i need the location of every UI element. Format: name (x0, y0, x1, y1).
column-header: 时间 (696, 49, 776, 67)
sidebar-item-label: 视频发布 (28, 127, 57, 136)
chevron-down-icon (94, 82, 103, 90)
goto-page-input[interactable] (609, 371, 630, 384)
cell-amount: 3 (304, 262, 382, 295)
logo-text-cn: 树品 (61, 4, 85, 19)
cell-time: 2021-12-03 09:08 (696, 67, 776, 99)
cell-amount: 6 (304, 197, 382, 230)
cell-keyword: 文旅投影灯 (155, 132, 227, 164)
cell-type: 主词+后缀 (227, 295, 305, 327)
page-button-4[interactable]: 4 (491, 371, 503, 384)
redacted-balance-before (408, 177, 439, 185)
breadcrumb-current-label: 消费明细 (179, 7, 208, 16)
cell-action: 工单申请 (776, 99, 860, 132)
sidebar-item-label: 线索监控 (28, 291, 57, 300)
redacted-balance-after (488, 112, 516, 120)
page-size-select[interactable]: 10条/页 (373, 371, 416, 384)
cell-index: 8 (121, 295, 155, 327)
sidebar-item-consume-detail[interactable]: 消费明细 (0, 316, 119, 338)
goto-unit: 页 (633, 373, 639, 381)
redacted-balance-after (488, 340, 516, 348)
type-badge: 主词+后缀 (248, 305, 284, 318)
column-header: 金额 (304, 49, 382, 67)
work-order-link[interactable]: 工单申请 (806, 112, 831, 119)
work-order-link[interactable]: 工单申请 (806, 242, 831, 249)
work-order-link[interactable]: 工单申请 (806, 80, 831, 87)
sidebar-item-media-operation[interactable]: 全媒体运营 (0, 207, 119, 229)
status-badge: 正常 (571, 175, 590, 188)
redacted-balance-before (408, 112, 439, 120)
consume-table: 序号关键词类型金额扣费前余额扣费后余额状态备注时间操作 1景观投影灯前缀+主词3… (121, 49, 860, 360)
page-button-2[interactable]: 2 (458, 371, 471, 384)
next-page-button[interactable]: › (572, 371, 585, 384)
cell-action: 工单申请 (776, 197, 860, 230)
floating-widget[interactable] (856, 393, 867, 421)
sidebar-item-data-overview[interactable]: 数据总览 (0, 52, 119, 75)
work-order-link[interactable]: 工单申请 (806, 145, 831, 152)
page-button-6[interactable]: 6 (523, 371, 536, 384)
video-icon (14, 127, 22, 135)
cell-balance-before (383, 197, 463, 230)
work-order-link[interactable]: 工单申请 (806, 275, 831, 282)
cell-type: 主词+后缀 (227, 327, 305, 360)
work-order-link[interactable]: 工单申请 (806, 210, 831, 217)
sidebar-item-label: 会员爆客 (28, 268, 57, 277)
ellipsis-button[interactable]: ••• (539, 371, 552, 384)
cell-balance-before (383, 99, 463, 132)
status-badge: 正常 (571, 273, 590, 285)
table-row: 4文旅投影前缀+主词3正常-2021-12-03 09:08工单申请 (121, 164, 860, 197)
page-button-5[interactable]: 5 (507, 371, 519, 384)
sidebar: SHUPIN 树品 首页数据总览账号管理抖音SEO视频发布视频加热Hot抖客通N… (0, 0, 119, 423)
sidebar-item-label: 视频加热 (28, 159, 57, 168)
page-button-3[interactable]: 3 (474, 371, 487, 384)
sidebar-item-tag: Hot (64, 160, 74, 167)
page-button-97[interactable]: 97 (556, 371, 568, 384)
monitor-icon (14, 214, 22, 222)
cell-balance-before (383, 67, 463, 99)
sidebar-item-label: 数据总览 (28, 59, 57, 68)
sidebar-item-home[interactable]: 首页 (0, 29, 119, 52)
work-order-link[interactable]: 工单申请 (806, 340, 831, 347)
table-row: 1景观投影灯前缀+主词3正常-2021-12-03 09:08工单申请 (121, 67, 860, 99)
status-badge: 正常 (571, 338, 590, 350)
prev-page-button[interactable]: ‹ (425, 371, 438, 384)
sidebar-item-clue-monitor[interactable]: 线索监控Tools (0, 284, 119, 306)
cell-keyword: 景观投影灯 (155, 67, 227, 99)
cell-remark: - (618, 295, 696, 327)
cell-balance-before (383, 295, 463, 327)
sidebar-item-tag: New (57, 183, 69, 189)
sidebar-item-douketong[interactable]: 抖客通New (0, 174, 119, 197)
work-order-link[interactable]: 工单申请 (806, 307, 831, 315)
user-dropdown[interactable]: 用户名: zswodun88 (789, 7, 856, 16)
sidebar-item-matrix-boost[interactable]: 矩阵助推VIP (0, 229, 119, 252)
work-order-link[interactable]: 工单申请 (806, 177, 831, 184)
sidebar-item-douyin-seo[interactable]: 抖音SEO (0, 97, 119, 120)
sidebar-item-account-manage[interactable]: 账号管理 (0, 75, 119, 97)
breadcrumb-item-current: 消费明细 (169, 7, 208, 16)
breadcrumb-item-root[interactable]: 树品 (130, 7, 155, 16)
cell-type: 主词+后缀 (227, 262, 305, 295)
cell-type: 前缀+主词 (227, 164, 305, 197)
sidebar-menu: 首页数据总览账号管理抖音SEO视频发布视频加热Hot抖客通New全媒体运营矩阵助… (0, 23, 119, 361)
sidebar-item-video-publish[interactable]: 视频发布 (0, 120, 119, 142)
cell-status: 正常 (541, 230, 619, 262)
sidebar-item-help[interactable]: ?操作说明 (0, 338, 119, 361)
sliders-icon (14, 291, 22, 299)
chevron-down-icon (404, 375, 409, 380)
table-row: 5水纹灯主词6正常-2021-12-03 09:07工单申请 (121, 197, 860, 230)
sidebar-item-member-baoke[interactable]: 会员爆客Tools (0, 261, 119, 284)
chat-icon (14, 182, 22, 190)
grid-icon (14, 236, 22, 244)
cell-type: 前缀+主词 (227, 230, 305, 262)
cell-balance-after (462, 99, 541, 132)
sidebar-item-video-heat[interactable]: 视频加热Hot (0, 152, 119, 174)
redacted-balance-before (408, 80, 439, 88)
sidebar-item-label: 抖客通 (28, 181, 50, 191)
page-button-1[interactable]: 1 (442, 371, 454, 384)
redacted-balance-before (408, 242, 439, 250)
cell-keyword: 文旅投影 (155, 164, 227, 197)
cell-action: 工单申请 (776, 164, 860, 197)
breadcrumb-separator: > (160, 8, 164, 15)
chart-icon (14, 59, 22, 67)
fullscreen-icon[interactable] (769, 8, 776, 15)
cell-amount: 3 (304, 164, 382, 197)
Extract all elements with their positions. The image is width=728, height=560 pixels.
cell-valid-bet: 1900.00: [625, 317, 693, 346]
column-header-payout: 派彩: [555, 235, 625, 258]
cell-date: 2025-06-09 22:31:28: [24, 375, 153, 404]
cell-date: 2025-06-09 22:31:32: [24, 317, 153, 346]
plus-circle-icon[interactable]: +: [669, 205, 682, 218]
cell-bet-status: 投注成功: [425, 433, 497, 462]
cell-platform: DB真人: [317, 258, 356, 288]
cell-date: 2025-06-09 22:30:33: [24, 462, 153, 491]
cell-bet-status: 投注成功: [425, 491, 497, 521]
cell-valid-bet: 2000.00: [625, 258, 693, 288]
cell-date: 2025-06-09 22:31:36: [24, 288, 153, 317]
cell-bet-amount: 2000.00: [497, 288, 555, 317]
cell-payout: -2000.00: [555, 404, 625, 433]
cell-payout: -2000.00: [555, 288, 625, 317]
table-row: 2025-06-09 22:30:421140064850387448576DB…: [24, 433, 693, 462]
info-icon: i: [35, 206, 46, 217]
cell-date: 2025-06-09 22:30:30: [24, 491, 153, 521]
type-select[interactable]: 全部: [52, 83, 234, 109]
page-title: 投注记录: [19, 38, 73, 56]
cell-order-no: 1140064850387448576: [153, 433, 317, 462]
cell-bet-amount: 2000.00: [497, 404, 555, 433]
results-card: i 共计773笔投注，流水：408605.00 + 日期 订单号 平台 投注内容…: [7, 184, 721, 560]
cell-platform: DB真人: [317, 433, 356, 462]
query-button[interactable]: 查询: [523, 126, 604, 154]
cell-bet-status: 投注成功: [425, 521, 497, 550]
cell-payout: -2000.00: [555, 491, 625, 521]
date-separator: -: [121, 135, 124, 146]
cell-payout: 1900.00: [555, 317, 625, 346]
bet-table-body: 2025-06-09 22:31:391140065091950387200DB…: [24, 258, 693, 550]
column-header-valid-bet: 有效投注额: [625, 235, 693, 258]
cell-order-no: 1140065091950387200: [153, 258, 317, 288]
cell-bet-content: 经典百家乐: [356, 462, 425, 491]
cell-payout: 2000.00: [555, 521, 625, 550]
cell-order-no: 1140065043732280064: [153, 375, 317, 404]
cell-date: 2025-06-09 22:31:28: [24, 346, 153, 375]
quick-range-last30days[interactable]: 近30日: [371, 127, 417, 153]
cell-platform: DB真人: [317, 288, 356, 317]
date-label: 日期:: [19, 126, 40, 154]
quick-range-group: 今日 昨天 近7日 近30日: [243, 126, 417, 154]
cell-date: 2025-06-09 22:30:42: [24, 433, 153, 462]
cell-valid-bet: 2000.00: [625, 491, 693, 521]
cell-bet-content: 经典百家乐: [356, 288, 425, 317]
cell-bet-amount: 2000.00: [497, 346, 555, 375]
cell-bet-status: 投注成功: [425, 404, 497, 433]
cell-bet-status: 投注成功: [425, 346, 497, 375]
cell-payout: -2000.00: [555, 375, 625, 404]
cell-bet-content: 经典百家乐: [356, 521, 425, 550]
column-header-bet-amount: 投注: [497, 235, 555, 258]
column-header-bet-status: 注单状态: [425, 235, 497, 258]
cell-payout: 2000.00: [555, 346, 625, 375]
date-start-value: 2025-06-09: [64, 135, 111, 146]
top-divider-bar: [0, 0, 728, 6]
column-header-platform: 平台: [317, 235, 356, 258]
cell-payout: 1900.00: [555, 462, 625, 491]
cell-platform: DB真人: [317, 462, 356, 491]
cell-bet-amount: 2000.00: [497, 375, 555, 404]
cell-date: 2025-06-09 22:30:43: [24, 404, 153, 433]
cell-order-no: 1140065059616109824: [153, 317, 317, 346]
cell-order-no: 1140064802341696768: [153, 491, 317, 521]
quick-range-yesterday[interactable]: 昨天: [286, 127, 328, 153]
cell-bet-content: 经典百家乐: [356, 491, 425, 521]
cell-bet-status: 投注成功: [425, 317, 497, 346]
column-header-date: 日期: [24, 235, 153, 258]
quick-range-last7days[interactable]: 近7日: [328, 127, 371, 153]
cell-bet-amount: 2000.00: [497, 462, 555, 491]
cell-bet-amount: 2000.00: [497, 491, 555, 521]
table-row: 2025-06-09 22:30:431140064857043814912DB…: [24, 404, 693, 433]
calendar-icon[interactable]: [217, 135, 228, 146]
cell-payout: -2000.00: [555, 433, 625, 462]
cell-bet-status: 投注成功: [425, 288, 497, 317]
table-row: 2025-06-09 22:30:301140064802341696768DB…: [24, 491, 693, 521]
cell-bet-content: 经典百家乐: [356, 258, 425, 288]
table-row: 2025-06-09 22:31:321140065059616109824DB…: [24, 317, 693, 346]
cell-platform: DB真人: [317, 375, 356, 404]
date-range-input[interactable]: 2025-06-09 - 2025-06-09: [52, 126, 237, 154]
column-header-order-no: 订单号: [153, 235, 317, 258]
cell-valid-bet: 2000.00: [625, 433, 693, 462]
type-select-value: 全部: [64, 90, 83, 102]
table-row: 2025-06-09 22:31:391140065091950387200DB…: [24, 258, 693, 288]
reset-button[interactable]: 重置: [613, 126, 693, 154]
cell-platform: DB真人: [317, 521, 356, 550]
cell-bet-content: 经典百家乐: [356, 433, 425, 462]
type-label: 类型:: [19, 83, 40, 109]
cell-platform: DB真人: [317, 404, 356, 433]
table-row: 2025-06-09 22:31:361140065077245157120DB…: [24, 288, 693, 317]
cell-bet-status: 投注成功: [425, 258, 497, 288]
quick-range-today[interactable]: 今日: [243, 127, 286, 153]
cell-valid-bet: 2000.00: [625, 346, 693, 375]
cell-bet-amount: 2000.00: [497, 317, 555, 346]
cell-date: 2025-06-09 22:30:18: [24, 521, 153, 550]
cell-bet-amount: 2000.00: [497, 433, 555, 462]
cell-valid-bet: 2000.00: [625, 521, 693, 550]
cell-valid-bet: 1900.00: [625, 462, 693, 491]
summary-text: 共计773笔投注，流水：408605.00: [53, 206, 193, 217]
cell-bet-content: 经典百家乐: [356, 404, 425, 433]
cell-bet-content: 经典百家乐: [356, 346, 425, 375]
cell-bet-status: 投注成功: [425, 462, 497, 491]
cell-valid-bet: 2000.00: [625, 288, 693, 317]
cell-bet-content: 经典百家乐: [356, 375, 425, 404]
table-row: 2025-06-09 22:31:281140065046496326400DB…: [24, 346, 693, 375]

Task objective:
The answer must consist of every line from the entries above that contains the string "text".

Your response:
logo-text-cn: 树品 (61, 4, 85, 19)
summary-text: 共计773笔投注，流水：408605.00: [53, 206, 193, 217]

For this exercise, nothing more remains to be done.